By Alfonso A. Castillo
Newsday
RIVERHEAD, N.Y. — To cover up his theft of $100,000 from the Riverhead agricultural company that employed him, James Hogan stole another $100,000 from the Riverhead Fire District of which he was chairman, Suffolk prosecutors said yesterday in court.
The case against Hogan, 56, “amounts to a classic robbing Peter to pay Paul story,” Assistant District Attorney Mark Murray said.
Hogan, who was arrested at his home Tuesday night, pleaded not guilty to second-degree grand larceny, second-degree forgery and first-degree offering a false instrument for filing.
State Supreme Court Justice Robert W. Doyle ordered Hogan held on $50,000 cash bail. Hogan’s attorney, Francis Yakavoski of Riverhead, declined to comment.
Hogan worked as a salesman for the Long Island Cauliflower Association, which is based in Riverhead and sells farming supplies. Prosecutors say that in 2005 Hogan gave two customers unapproved discounts that cost the company $100,000.
To pay back the money, Hogan persuaded fellow fire district commissioners to invest $100,000 of district funds into the Cauliflower Association, with a promise of a 6-percent return, county prosecutors said.
Officials with the association did not return calls for comment. They have said Hogan was suspended from his job.
He is no longer chairman of the fire district.
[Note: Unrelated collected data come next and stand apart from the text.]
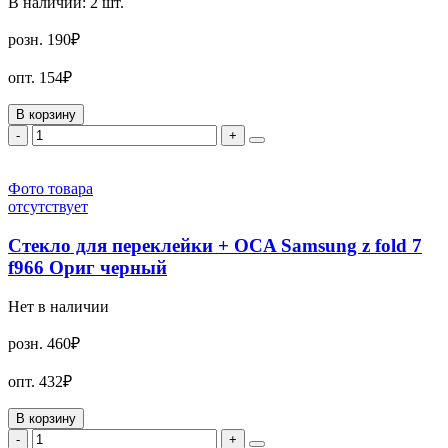
В наличии:
2
шт.
розн.
190₽
опт.
154₽
В корзину
-
+
Фото товара
отсутствует
Стекло для переклейки + OCA Samsung z fold 7
f966 Ориг черный
Нет в наличии
розн.
460₽
опт.
432₽
В корзину
-
+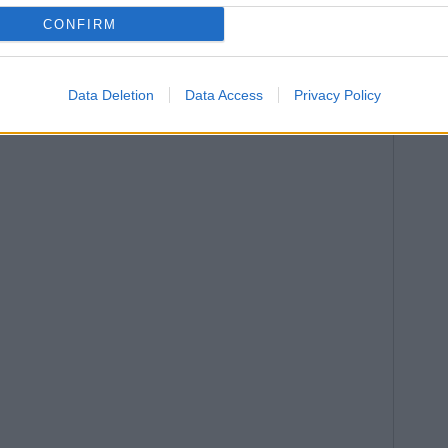
CONFIRM
Data Deletion
Data Access
Privacy Policy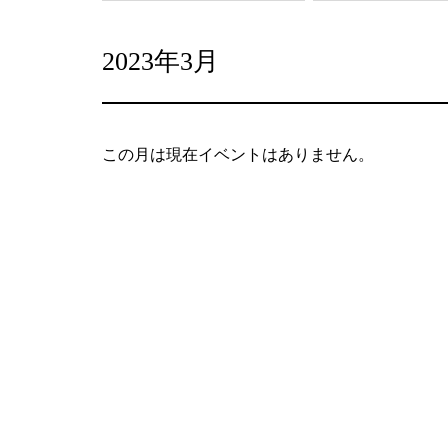
2023年3月
この月は現在イベントはありません。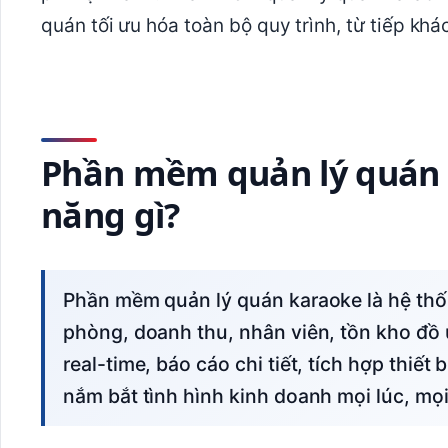
quán tối ưu hóa toàn bộ quy trình, từ tiếp kh
Phần mềm quản lý quán k
năng gì?
Phần mềm quản lý quán karaoke là hệ thống quản lý tích hợp giúp kiểm soát lịch đặt
phòng, doanh thu, nhân viên, tồn kho đồ
real-time, báo cáo chi tiết, tích hợp thiế
nắm bắt tình hình kinh doanh mọi lúc, mọi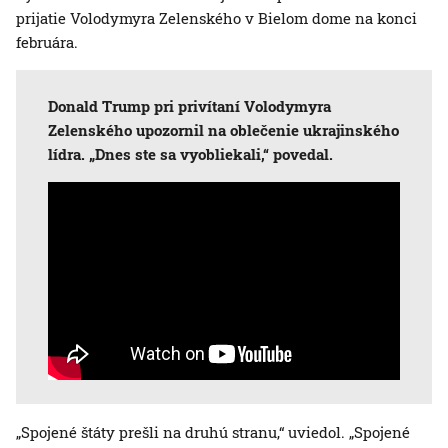
prijatie Volodymyra Zelenského v Bielom dome na konci
februára.
Donald Trump pri privítaní Volodymyra
Zelenského upozornil na oblečenie ukrajinského
lídra. „Dnes ste sa vyobliekali,“ povedal.
„Spojené štáty prešli na druhú stranu,“ uviedol. „Spojené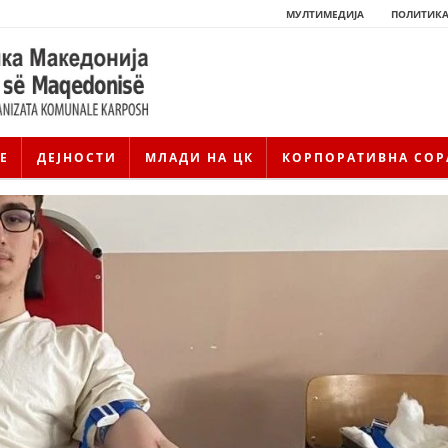
МУЛТИМЕДИЈА
ПОЛИТИКА
Е
ДЕЈНОСТИ
МЛАДИ НА ЦК
КОРПОРАТИВНА СОР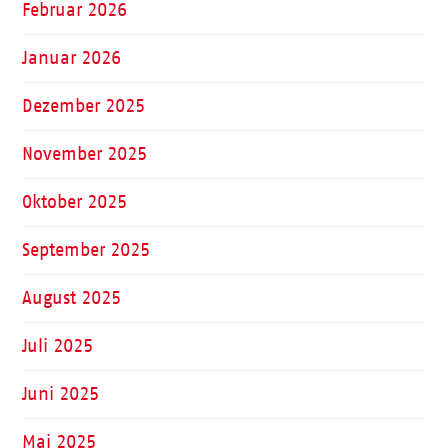
Februar 2026
Januar 2026
Dezember 2025
November 2025
Oktober 2025
September 2025
August 2025
Juli 2025
Juni 2025
Mai 2025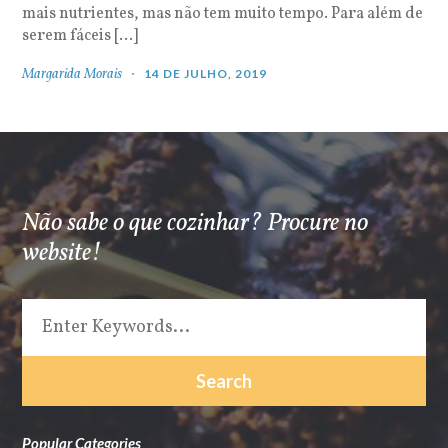
mais nutrientes, mas não tem muito tempo. Para além de
serem fáceis […]
Margarida Morais
14 DE JULHO, 2019
Não sabe o que cozinhar? Procure no
website!
Popular Categories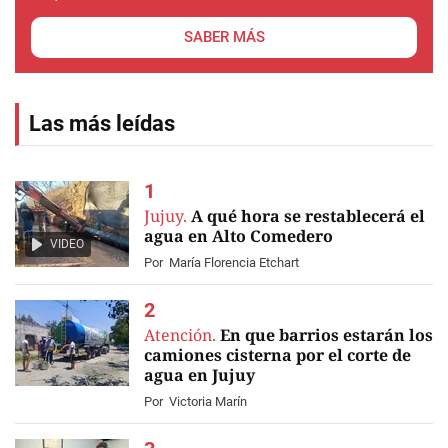
SABER MÁS
Las más leídas
Jujuy.
A qué hora se restablecerá el
agua en Alto Comedero
VIDEO
Por
María Florencia Etchart
Atención.
En que barrios estarán los
camiones cisterna por el corte de
agua en Jujuy
Por
Victoria Marín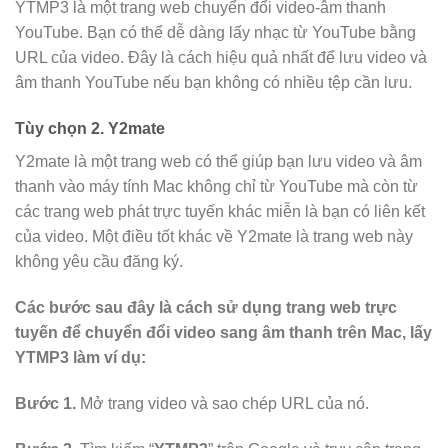
YTMP3 là một trang web chuyển đổi video-âm thanh
YouTube. Bạn có thể dễ dàng lấy nhạc từ YouTube bằng
URL của video. Đây là cách hiệu quả nhất để lưu video và
âm thanh YouTube nếu bạn không có nhiều tệp cần lưu.
Tùy chọn 2. Y2mate
Y2mate là một trang web có thể giúp bạn lưu video và âm
thanh vào máy tính Mac không chỉ từ YouTube mà còn từ
các trang web phát trực tuyến khác miễn là bạn có liên kết
của video. Một điều tốt khác về Y2mate là trang web này
không yêu cầu đăng ký.
Các bước sau đây là cách sử dụng trang web trực
tuyến để chuyển đổi video sang âm thanh trên Mac, lấy
YTMP3 làm ví dụ:
Bước 1.
Mở trang video và sao chép URL của nó.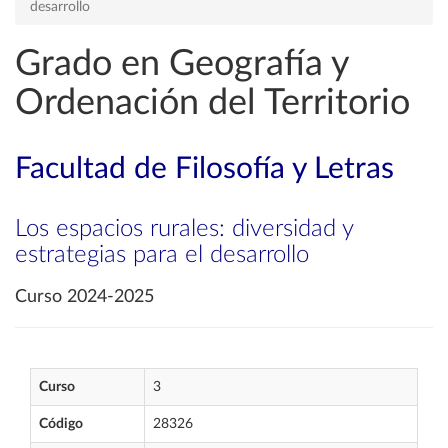
desarrollo
Grado en Geografía y
Ordenación del Territorio
Facultad de Filosofía y Letras
Los espacios rurales: diversidad y
estrategias para el desarrollo
Curso 2024-2025
Curso
3
Código
28326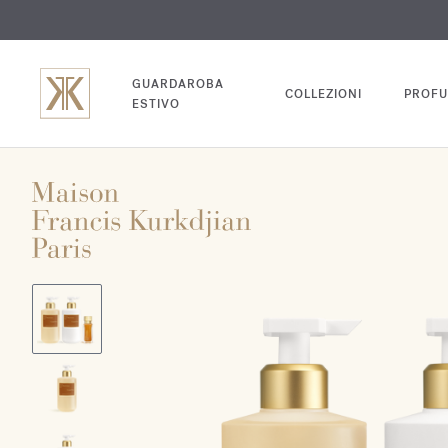
INC
GUARDAROBA
COLLEZIONI
PROFU
ESTIVO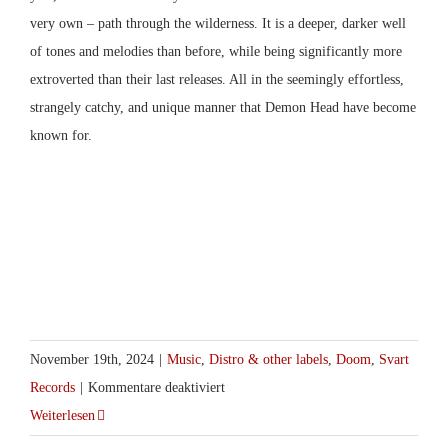
very own – path through the wilderness. It is a deeper, darker well
of tones and melodies than before, while being significantly more
extroverted than their last releases. All in the seemingly effortless,
strangely catchy, and unique manner that Demon Head have become
known for.
November 19th, 2024
|
Music
,
Distro & other labels
,
Doom
,
Svart
für
Records
|
Kommentare deaktiviert
Demon
Weiterlesen
Head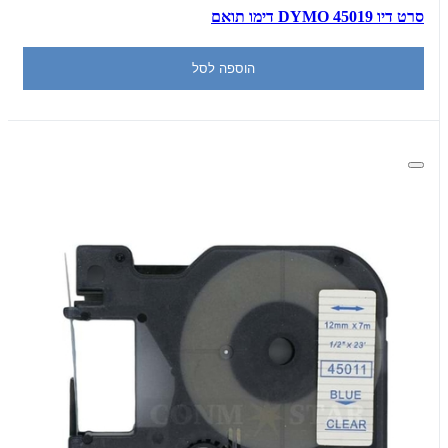
סרט דיו DYMO 45019 דימו תואם
הוספה לסל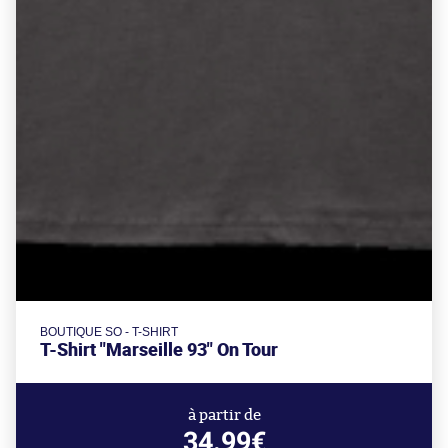
BOUTIQUE SO - T-SHIRT
T-Shirt "Marseille 93" On Tour
à partir de
34.99€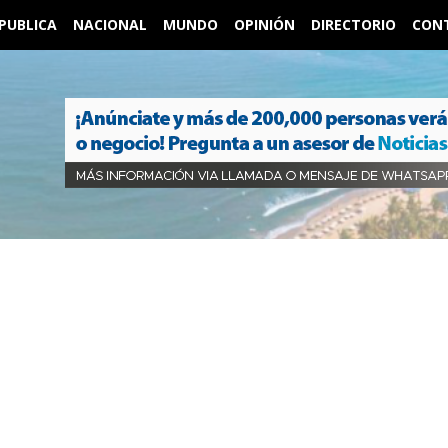
PUBLICA
NACIONAL
MUNDO
OPINIÓN
DIRECTORIO
CON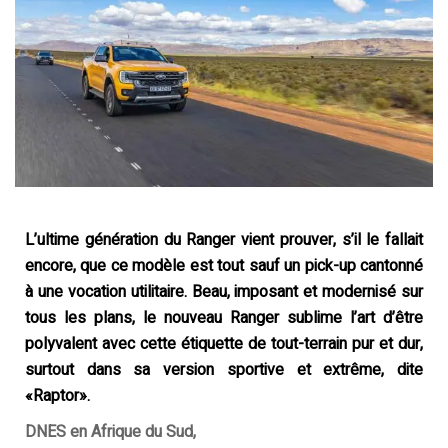
L’ultime génération du Ranger vient prouver, s’il le fallait
encore, que ce modèle est tout sauf un pick-up cantonné
à une vocation utilitaire. Beau, imposant et modernisé sur
tous les plans, le nouveau Ranger sublime l’art d’être
polyvalent avec cette étiquette de tout-terrain pur et dur,
surtout dans sa version sportive et extrême, dite
«Raptor».
DNES en Afrique du Sud,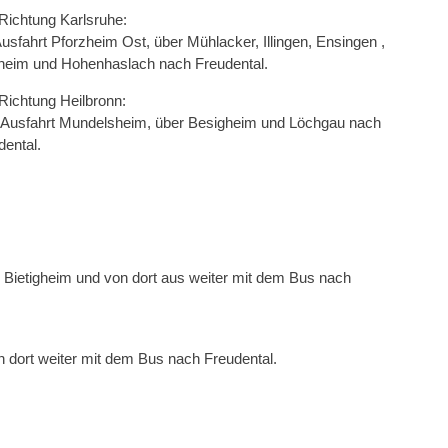
Richtung Karlsruhe:
Ausfahrt Pforzheim Ost, über Mühlacker, Illingen, Ensingen ,
heim und Hohenhaslach nach Freudental.
Richtung Heilbronn:
 Ausfahrt Mundelsheim, über Besigheim und Löchgau nach
dental.
Bietigheim und von dort aus weiter mit dem Bus nach
 dort weiter mit dem Bus nach Freudental.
When fire district officials began pressing Hogan for documentation of their investment, Hogan forged a letter on Long Island Cauliflower Association stationery purporting to ensure that the district’s money was safe, Murray said.
When his scheme was uncovered during an independent audit of the district earlier this year, Murray said, Hogan twice attempted suicide - including by plunging a knife into his chest in June.
Hogan left behind “farewell tapes” that include him “explaining that he was at fault and not to blame anybody else,” Murray said.
Hogan has since recovered from his injuries, but “the fire district is still out $100,000,” Murray said.
In a statement, fire district officials said yesterday that they were saddened by the indictment and disappointed in Hogan, but also called him “a friend and brother firefighter to all” and wished him and his family well.